■ Work item
Transcribe everything in the listing below exactly, except the pictures.

■ Exercise materials

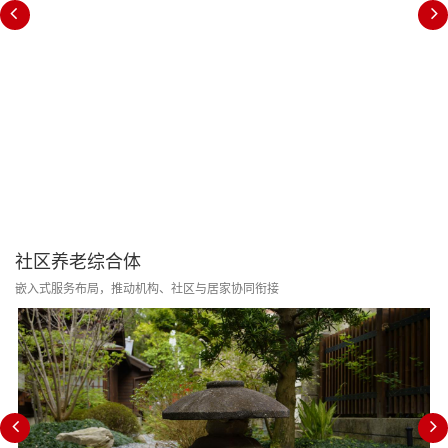
社区养老综合体
嵌入式服务布局，推动机构、社区与居家协同衔接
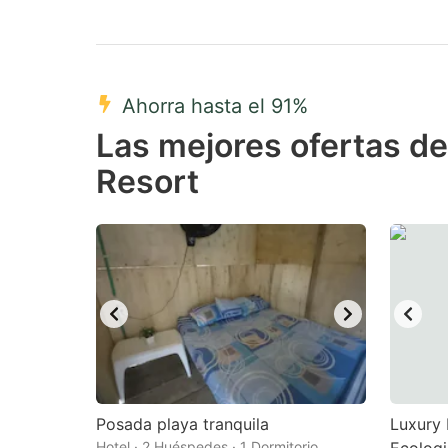
Ahorra hasta el 91%
Las mejores ofertas de
Resort
Posada playa tranquila
Luxury 
Hotel · 2 Huéspedes · 1 Dormitorio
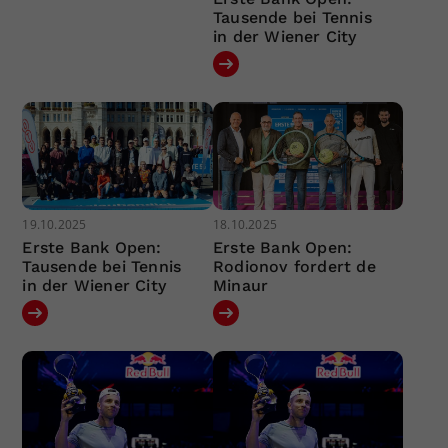
Tausende bei Tennis
in der Wiener City
19.10.2025
18.10.2025
Erste Bank Open:
Erste Bank Open:
Tausende bei Tennis
Rodionov fordert de
in der Wiener City
Minaur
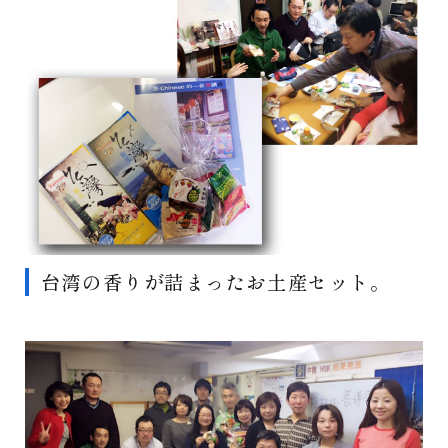
台湾の香りが詰まったお土産セット。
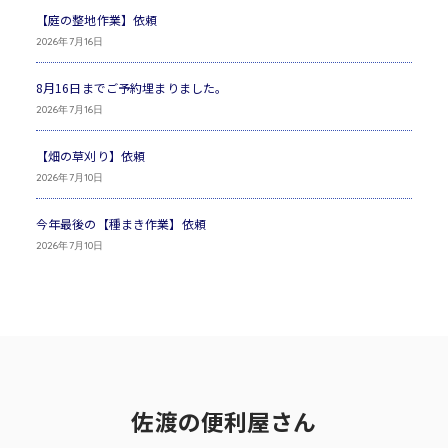
【庭の整地作業】依頼
2026年7月16日
8月16日までご予約埋まりました。
2026年7月16日
【畑の草刈り】依頼
2026年7月10日
今年最後の【種まき作業】依頼
2026年7月10日
佐渡の便利屋さん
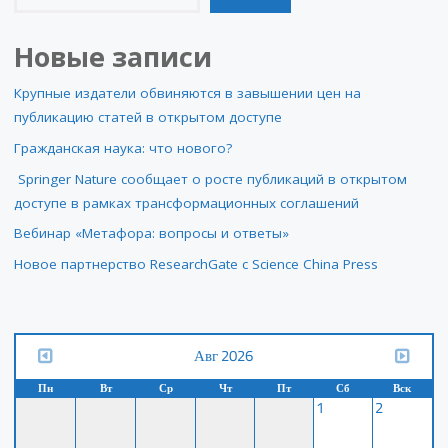
Новые записи
Крупные издатели обвиняются в завышении цен на
публикацию статей в открытом доступе
Гражданская наука: что нового?
Springer Nature сообщает о росте публикаций в открытом
доступе в рамках трансформационных соглашений
Вебинар «Метафора: вопросы и ответы»
Новое партнерство ResearchGate с Science China Press
Авг 2026
Пн
Вт
Ср
Чт
Пт
Сб
Вск
1
2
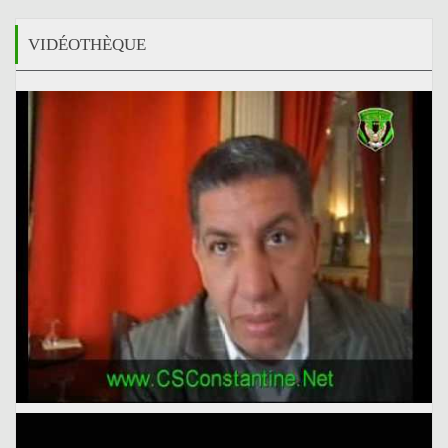
VIDÉOTHÈQUE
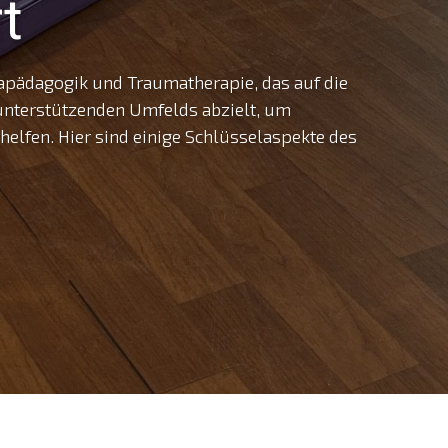
t
umapädagogik und Traumatherapie, das auf die
unterstützenden Umfelds abzielt, um
helfen. Hier sind einige Schlüsselaspekte des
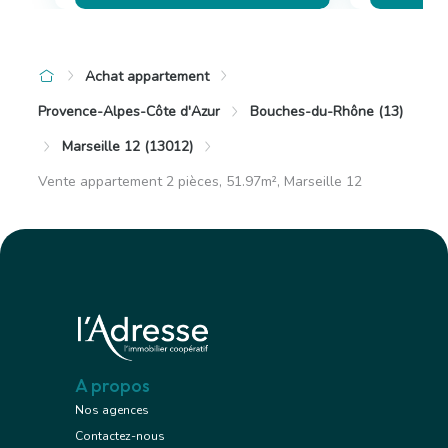
Achat appartement
Provence-Alpes-Côte d'Azur
Bouches-du-Rhône (13)
Marseille 12 (13012)
Vente appartement 2 pièces, 51.97m², Marseille 12
A propos
Nos agences
Contactez-nous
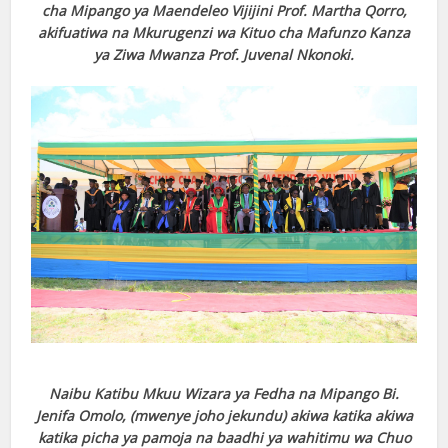
cha Mipango ya Maendeleo Vijijini Prof. Martha Qorro,
akifuatiwa na Mkurugenzi wa Kituo cha Mafunzo Kanza
ya Ziwa Mwanza Prof. Juvenal Nkonoki.
Naibu Katibu Mkuu Wizara ya Fedha na Mipango Bi.
Jenifa Omolo, (mwenye joho jekundu) akiwa katika akiwa
katika picha ya pamoja na baadhi ya wahitimu wa Chuo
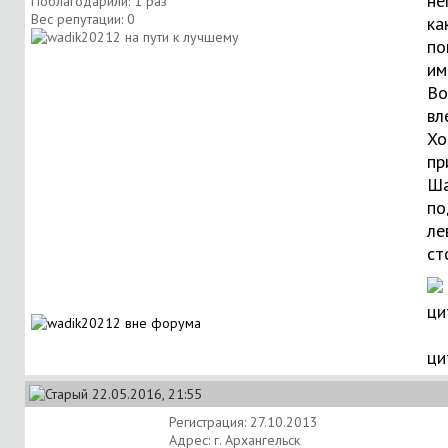
не
Поблагодарили: 1 раз
Вес репутации:
0
ка
по
им
Во
вл
Хо
пр
Ша
по
ле
ст
ци
22.05.2016, 21:55
Регистрация: 27.10.2013
Адрес: г. Архангельск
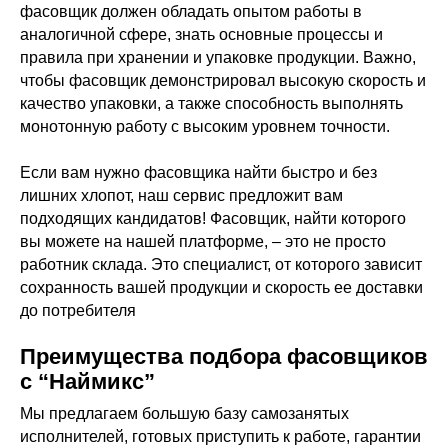
фасовщик должен обладать опытом работы в
аналогичной сфере, знать основные процессы и
правила при хранении и упаковке продукции. Важно,
чтобы фасовщик демонстрировал высокую скорость и
качество упаковки, а также способность выполнять
монотонную работу с высоким уровнем точности.
Если вам нужно фасовщика найти быстро и без
лишних хлопот, наш сервис предложит вам
подходящих кандидатов! Фасовщик, найти которого
вы можете на нашей платформе, – это не просто
работник склада. Это специалист, от которого зависит
сохранность вашей продукции и скорость ее доставки
до потребителя
Преимущества подбора фасовщиков
с “Наймикс”
Мы предлагаем большую базу самозанятых
исполнителей, готовых приступить к работе, гарантии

■ Task output
社区养老综合体
嵌入式服务布局，推动机构、社区与居家协同衔接
Ahorra hasta el 91%
Las mejores ofertas de
Resort
Posada playa tranquila
Luxury 
Hotel · 2 Huéspedes · 1 Dormitorio
Tausende bei Tennis
in der Wiener City
19.10.2025
18.10.2025
Erste Bank Open:
Erste Bank Open:
Tausende bei Tennis
Rodionov fordert de
in der Wiener City
Minaur
台湾の香りが詰まったお土産セット。
【庭の整地作業】依頼
2026年7月16日
8月16日までご予約埋まりました。
2026年7月16日
【畑の草刈り】依頼
2026年7月10日
今年最後の【種まき作業】依頼
2026年7月10日
佐渡の便利屋さん
Новые записи
Крупные издатели обвиняются в завышении цен на
публикацию статей в открытом доступе
Гражданская наука: что нового?
Springer Nature сообщает о росте публикаций в открытом
доступе в рамках трансформационных соглашений
Вебинар «Метафора: вопросы и ответы»
Новое партнерство ResearchGate с Science China Press
Авг 2026
Пн
Вт
Ср
Чт
Пт
Сб
Вск
1
2
VIDÉOTHÈQUE
t
umapädagogik und Traumatherapie, das auf die
unterstützenden Umfelds abzielt, um
helfen. Hier sind einige Schlüsselaspekte des
Achat appartement
Provence-Alpes-Côte d'Azur
Bouches-du-Rhône (13)
Marseille 12 (13012)
Vente appartement 2 pièces, 51.97m², Marseille 12
A propos
Nos agences
Contactez-nous
cha Mipango ya Maendeleo Vijijini Prof. Martha Qorro,
akifuatiwa na Mkurugenzi wa Kituo cha Mafunzo Kanza
ya Ziwa Mwanza Prof. Juvenal Nkonoki.
Naibu Katibu Mkuu Wizara ya Fedha na Mipango Bi.
Jenifa Omolo, (mwenye joho jekundu) akiwa katika akiwa
katika picha ya pamoja na baadhi ya wahitimu wa Chuo
не
Поблагодарили: 1 раз
Вес репутации:
0
ка
по
им
Во
вл
Хо
пр
Ша
по
ле
ст
ци
22.05.2016, 21:55
Регистрация: 27.10.2013
Адрес: г. Архангельск
фасовщик должен обладать опытом работы в
аналогичной сфере, знать основные процессы и
правила при хранении и упаковке продукции. Важно,
чтобы фасовщик демонстрировал высокую скорость и
качество упаковки, а также способность выполнять
монотонную работу с высоким уровнем точности.
Если вам нужно фасовщика найти быстро и без
лишних хлопот, наш сервис предложит вам
подходящих кандидатов! Фасовщик, найти которого
вы можете на нашей платформе, – это не просто
работник склада. Это специалист, от которого зависит
сохранность вашей продукции и скорость ее доставки
до потребителя
Преимущества подбора фасовщиков
с “Наймикс”
Мы предлагаем большую базу самозанятых
исполнителей, готовых приступить к работе, гарантии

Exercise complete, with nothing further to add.